The hardships of the COVID-19 pandemic have been felt acutely by hospitals, especially with elective surgeries and other lucrative service lines on hold, but the coronavirus is also having a profound impact on everyday Americans beyond just social isolation.
An estimated 10 million people will likely lose their employer-sponsored health insurance as a result of pandemic-related job loss.
The findings from the Urban Institute and Robert Wood Johnson Foundation also factor in a bit of perspective: About 48 million non-elderly Americans will be part of a household in which someone loses a job due to COVID-19.
The projections are based on data on employment losses by industry, state, and demographic information published by the U.S. Department of Labor.
WHAT’S THE IMPACT?
The data has potentially challenging financial implications for hospitals and health systems, as fewer insured patients tend to translate to less business. In a Vizient webinar panel discussion in May, it was revealed that almost half of Americans said they were uncomfortable returning to a hospital setting, and that statistic included consumers who still had their insurance.
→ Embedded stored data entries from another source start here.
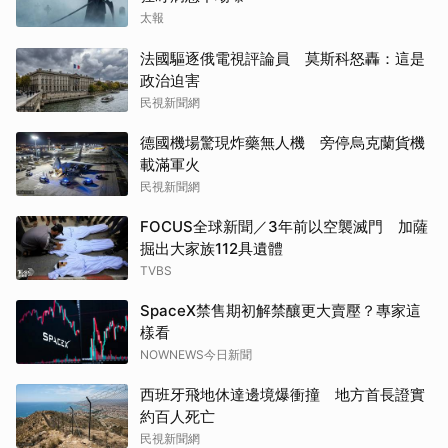
太報
法國驅逐俄電視評論員 莫斯科怒轟：這是
政治迫害
民視新聞網
德國機場驚現炸藥無人機 旁停烏克蘭貨機
載滿軍火
民視新聞網
FOCUS全球新聞／3年前以空襲滅門 加薩
掘出大家族112具遺體
TVBS
SpaceX禁售期初解禁釀更大賣壓？專家這
樣看
NOWNEWS今日新聞
西班牙飛地休達邊境爆衝撞 地方首長證實
約百人死亡
民視新聞網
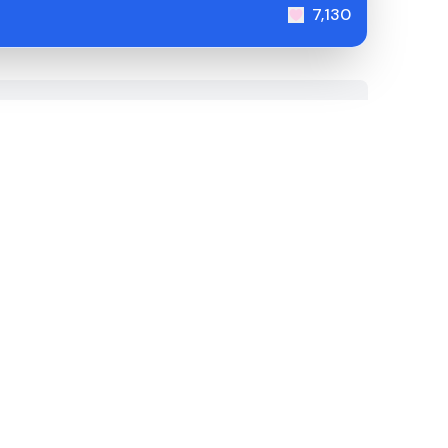
7,130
For the 48 million in question who will be affected in some way, many of the workers and family members experiencing job loss either had insurance through another family member’s job (34%) or through Medicaid or the Children’s Health Insurance Program (CHIP) (27%) prior to the pandemic.
Of those people, about one-fifth, or 10.1 million, had their insurance tied to a job lost due to COVID-19. Smaller shares had coverage through the non-group insurance market, other public programs, or were uninsured.
Projections show that 3.3 million of those people will regain employer-sponsored insurance by being added to a family member’s policy, 2.8 million people will enroll in Medicaid, and 600,000 people will enroll in the individual market, mainly via the Affordable Care Act’s marketplace. Still, 3.5 million people will become uninsured.
What’s clear in the numbers is that the COVID-19 recession is having a disproportionately large impact on low-wage workers. Higher percentages of people losing their employer insurance will become uninsured in states that did not expand Medicaid eligibility, the report found.
THE LARGER TREND
Despite the dire numbers, there was some encouragement in June, when total nonfarm payroll employment went up by 4.8 million. That brought the national unemployment rate to 11.1%, which is a decrease of 2.2% from May.
Health systems increased employment by 6,700 during the month, and healthcare employment increased in all sectors except for nursing care facilities, which lost 18,000 jobs. Total healthcare employment increased by 358,000 over the previous month, with specific increases in dental offices (190,000), physician offices (80,000), other health practitioner offices (48,000) and hospitals (6,700).